Understanding Convolution Neural Networks

Whether you noticed or not Deep learning is one of the most promising artificial intelligence topics. Its functionality is inspired by the brain’s neural network and it gave outstanding results in many areas: computer vision, natural language processing, speech recognition and more.

Furthermore, deep-learning gave really great result with respect to images:

Thanks to DL, we can now develop a simple script which recognizes faces in photos, classifies an image as a “cat” or “dog”…Hope you believe me when I say that there are deep-learning networks which can “create”(or better say generate) human-like faces!!!

When dealing with images, we always hear this term “Convolution Neural Networks” and yes CNN are (until now)the best architecture for image processing.

So what are CNN? and in how they differ from ANN?

Architecture of a simple CNN:

Generally a simple Convolution Neural Networks would look like this:

Ok! cool…

Let’s break it down:

It would be really good if you have basic understanding of Artificial Neural Network, other wise take a look at this page :

Or if you prefer video tuto, I highly recommend 3Blue1Brown:

So the first Layer is the “Convolution Layer”(CL):

To easily understand what this layer does actually, think of the case when we have to distinguish whether an input image is a cat or a dog.

How would a human being differentiate between a dog and a cat?

WEll simply there are some “features” with which you can make your choice (ex: the ears shape, the eyes, the head shape…)

And that is what the CL does

Its role is to extract these features!!

You would wonder: OK this is really great, but how???

Suppose that we have some kind of predefined matrix which says for us that an image is a dog or cat(of course using some patterns or features that exists in cats and not in dogs and vice versa), So we take this matrix and compute the “similarity” between it and an input image and this similarity is done thanks to the “Convolution Function”:

and graphically it is like this:

Just simply keep in mind that for the CL, we have some pre-defined matrices (of course experts developed these matrices) that allow us the extract some features from our input layer.These matrices are called “feature map”

Here is an example that computes an approximation of the vertical changes in the image A:

feature map to detect vertical changes

effect of previous feature map

Computation for the first value:

3*1 + 1*0 + 1*-1 + 1*1 + 0*0 + 7*-1 + 2*1 + 3*0 + 5*-1 = -7

As you saw in the above image, CL does not only extract important features but also it decreases the input size without losing “pertinent” information.
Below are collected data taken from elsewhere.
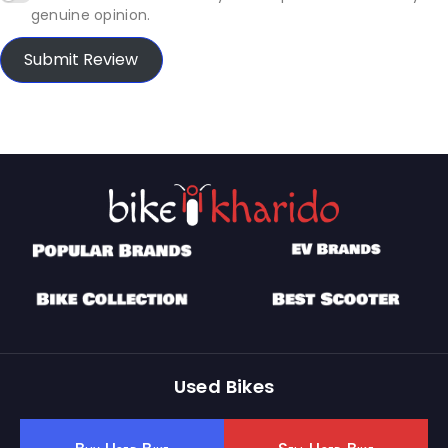
genuine opinion.
Submit Review
Used Bikes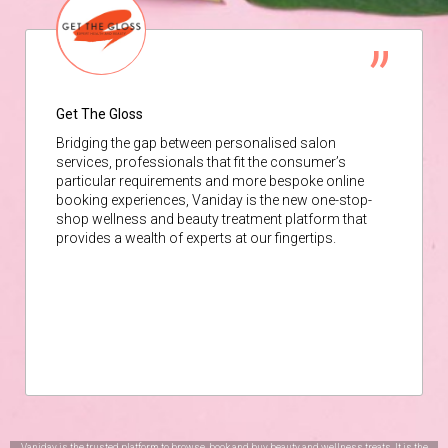
Get The Gloss
Bridging the gap between personalised salon
services, professionals that fit the consumer’s
particular requirements and more bespoke online
booking experiences, Vaniday is the new one-stop-
shop wellness and beauty treatment platform that
provides a wealth of experts at our fingertips.
Vaniday is the trusted platform to browse, book and buy beauty and wellness treats. It is the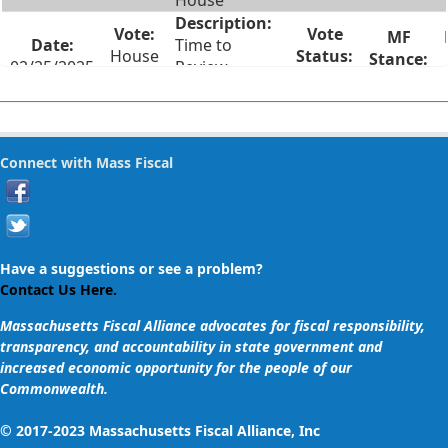
House
Time to
House
02/25/2025
Review
#20
Failed
Legislation
Two Weeks
House
Notice for
Connect with Mass Fiscal
02/25/2025
#14
Lame Duck
Failed
Session Votes
Recorded Roll
Call Votes on
Have a suggestions or see a problem?
House
02/25/2025
Votes Taken
Contact Us Here.
#13
Failed
in Lame Duck
Massachusetts Fiscal Alliance advocates for fiscal responsibility,
Session
transparency, and accountability in state government and
increased economic opportunity for the people of our
Vote on
Commonwealth.
Supplemental
Spending Bill
© 2017-2023 Massachusetts Fiscal Alliance, Inc
Adding $425K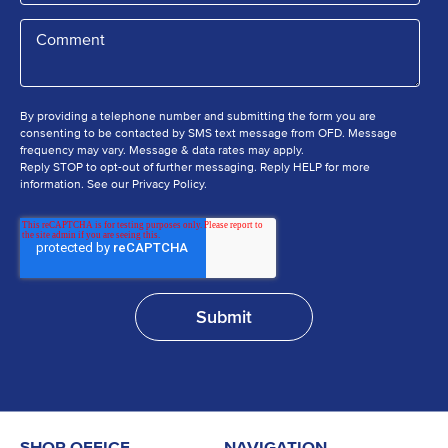
By providing a telephone number and submitting the form you are
consenting to be contacted by SMS text message from OFD. Message
frequency may vary. Message & data rates may apply.
Reply STOP to opt-out of further messaging. Reply HELP for more
information. See our Privacy Policy.
SHOP OFFICE
NAVIGATION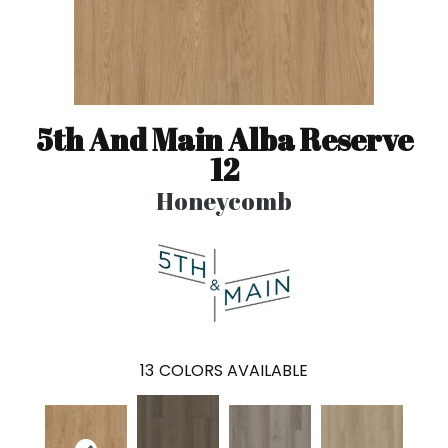
5th And Main Alba Reserve
12
Honeycomb
13
COLORS AVAILABLE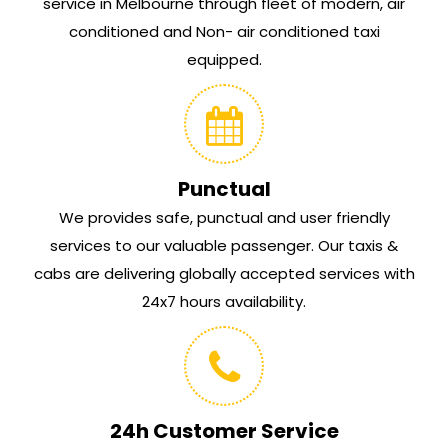
service in Melbourne through fleet of modern, air
conditioned and Non- air conditioned taxi
equipped.
Punctual
We provides safe, punctual and user friendly
services to our valuable passenger. Our taxis &
cabs are delivering globally accepted services with
24x7 hours availability.
24h Customer Service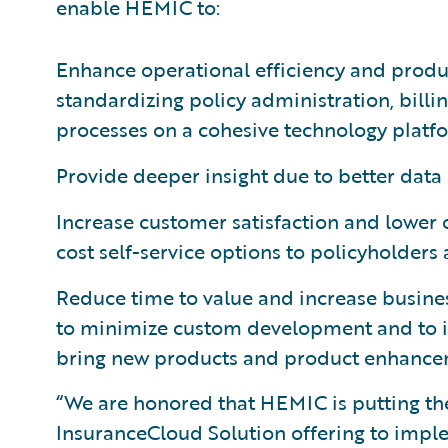
enable HEMIC to:
Enhance operational efficiency and produc
standardizing policy administration, bil
processes on a cohesive technology platf
Provide deeper insight due to better data 
Increase customer satisfaction and lower o
cost self-service options to policyholders
Reduce time to value and increase busines
to minimize custom development and to 
bring new products and product enhancem
“We are honored that HEMIC is putting the
InsuranceCloud Solution offering to imp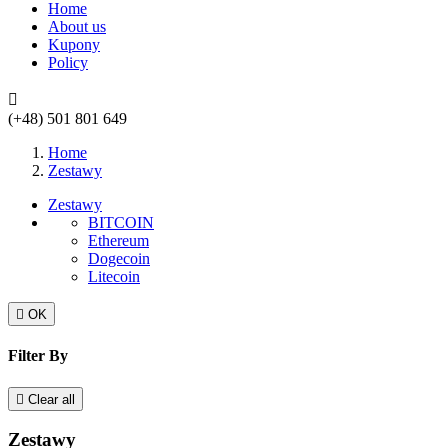
Home
About us
Kupony
Policy

(+48) 501 801 649
Home
Zestawy
Zestawy
BITCOIN
Ethereum
Dogecoin
Litecoin

OK
Filter By

Clear all
Zestawy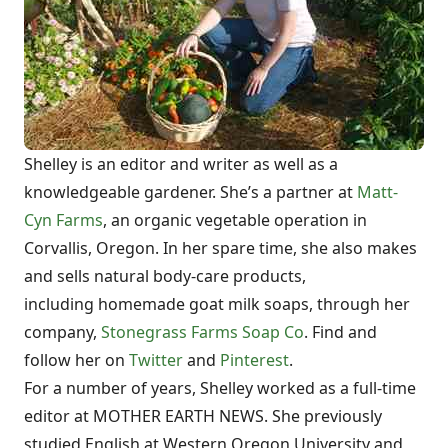
Shelley is an editor and writer as well as a
knowledgeable gardener. She’s a partner at
Matt-
Cyn Farms
, an organic vegetable operation in
Corvallis, Oregon. In her spare time, she also makes
and sells natural body-care products,
including homemade goat milk soaps, through her
company,
Stonegrass Farms Soap Co
. Find and
follow her on
Twitter
and
Pinterest
.
For a number of years, Shelley worked as a full-time
editor at MOTHER EARTH NEWS. She previously
studied English at Western Oregon University and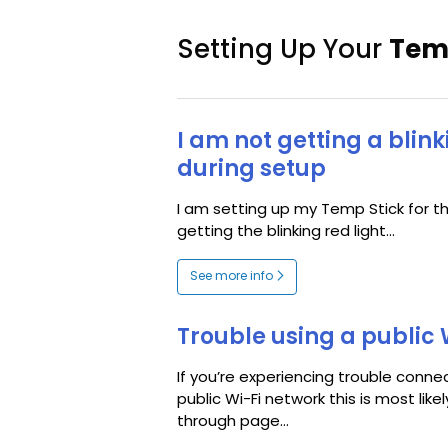
Setting Up Your
Tem
I am not getting a blink
during setup
I am setting up my Temp Stick for th
getting the blinking red light...
See more info
Trouble using a public 
If you’re experiencing trouble conne
public Wi-Fi network this is most like
through page...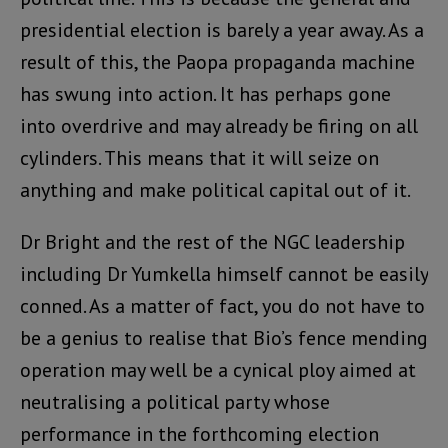
presidential election is barely a year away. As a
result of this, the Paopa propaganda machine
has swung into action. It has perhaps gone
into overdrive and may already be firing on all
cylinders. This means that it will seize on
anything and make political capital out of it.
Dr Bright and the rest of the NGC leadership
including Dr Yumkella himself cannot be easily
conned. As a matter of fact, you do not have to
be a genius to realise that Bio’s fence mending
operation may well be a cynical ploy aimed at
neutralising a political party whose
performance in the forthcoming election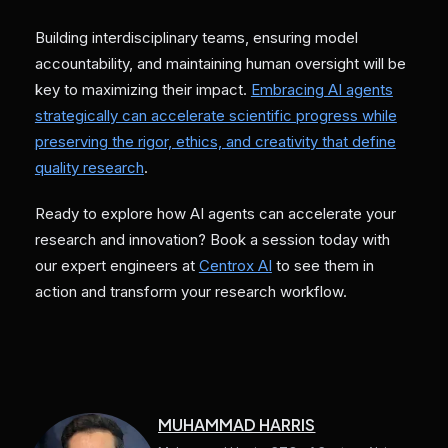
Building interdisciplinary teams, ensuring model
accountability, and maintaining human oversight will be
key to maximizing their impact.
Embracing AI agents
strategically can accelerate scientific progress while
preserving the rigor, ethics, and creativity that define
quality research
.
Ready to explore how AI agents can accelerate your
research and innovation? Book a session today with
our expert engineers at
Centrox AI
to see them in
action and transform your research workflow.
MUHAMMAD HARRIS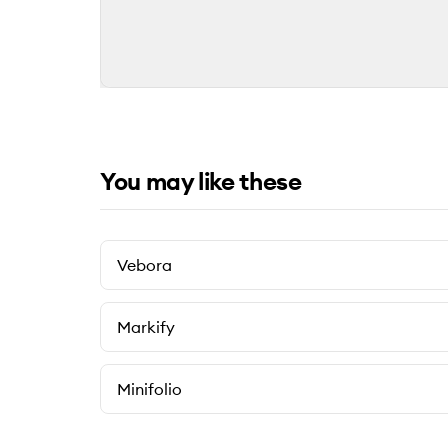
You may like these
Vebora
Markify
Minifolio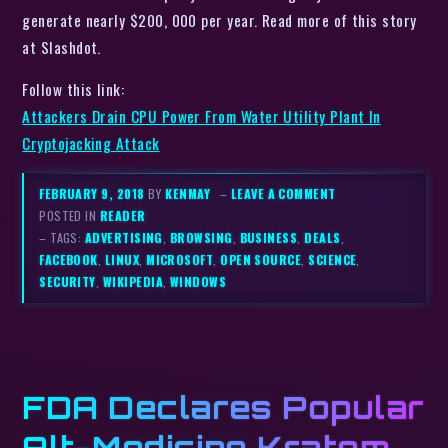
generate nearly $200, 000 per year. Read more of this story
at Slashdot.
Follow this link:
Attackers Drain CPU Power From Water Utility Plant In
Cryptojacking Attack
FEBRUARY 9, 2018
BY
KENMAY
–
LEAVE A COMMENT
POSTED IN
READER
– TAGS:
ADVERTISING
,
BROWSING
,
BUSINESS
,
DEALS
,
FACEBOOK
,
LINUX
,
MICROSOFT
,
OPEN SOURCE
,
SCIENCE
,
SECURITY
,
WIKIPEDIA
,
WINDOWS
FDA Declares Popular
Alt-Medicine Kratom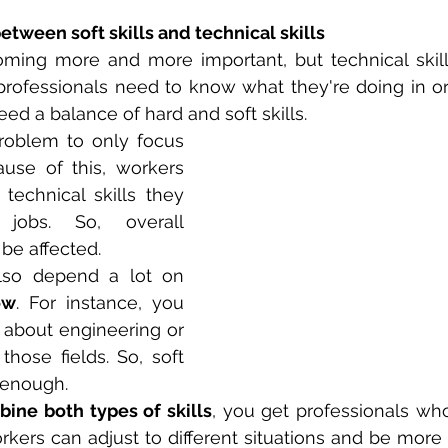
etween soft skills and technical skills
oming more and more important, but technical skills 
professionals need to know what they're doing in ord
eed a balance of hard and soft skills.
problem to only focus 
ause of this, workers 
echnical skills they 
jobs. So, overall 
be affected.
Some industries also depend a lot on 
ow
. For instance, you 
 about engineering or 
those fields. So, soft 
t enough.
ine both types of skills
, you get professionals wh
rkers can adjust to different situations and be more h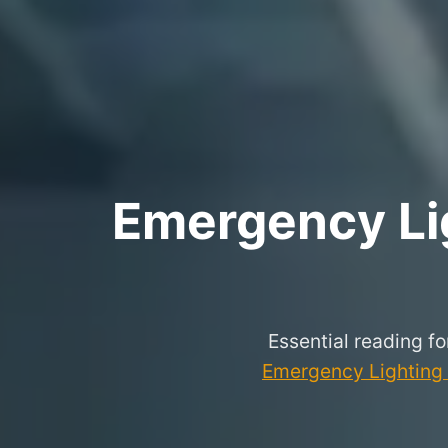
Emergency Lig
Essential reading f
Emergency Lighting P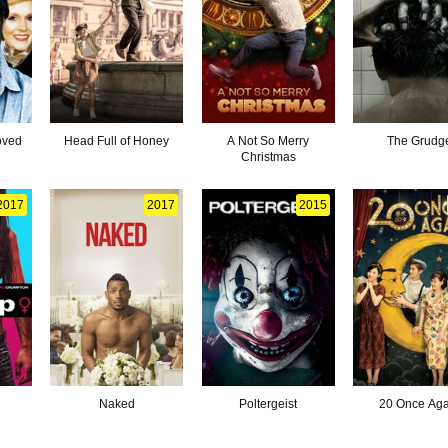
oved
Head Full of Honey
A Not So Merry
The Grudg
Christmas
2017
2017
2015
p
Naked
Poltergeist
20 Once Aga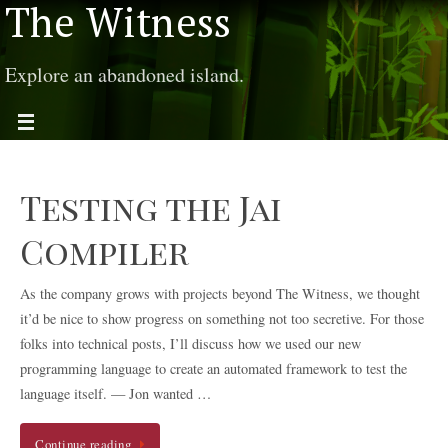
The Witness
Explore an abandoned island.
Testing the Jai
Compiler
As the company grows with projects beyond The Witness, we thought
it’d be nice to show progress on something not too secretive. For those
folks into technical posts, I’ll discuss how we used our new
programming language to create an automated framework to test the
language itself. — Jon wanted …
Continue reading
So, now we have a new matrix containing the extracted features,BUT!!

Don’t forget that we are working with images here, and the matrices representing them are huge in size so even after the CL we would have an enormous matrix that we would like to reduce and even extract better and more pertinent features, and here comes the role of the “Pooling Layer”(PL).

The role of PL is easier to digest, as I said it serves to extract important information from the output matrix of the CL.The idea is soo simple we take a square window (generally 2*2 or 3*3) and slide it over our matrix and in each time we only extract one special value.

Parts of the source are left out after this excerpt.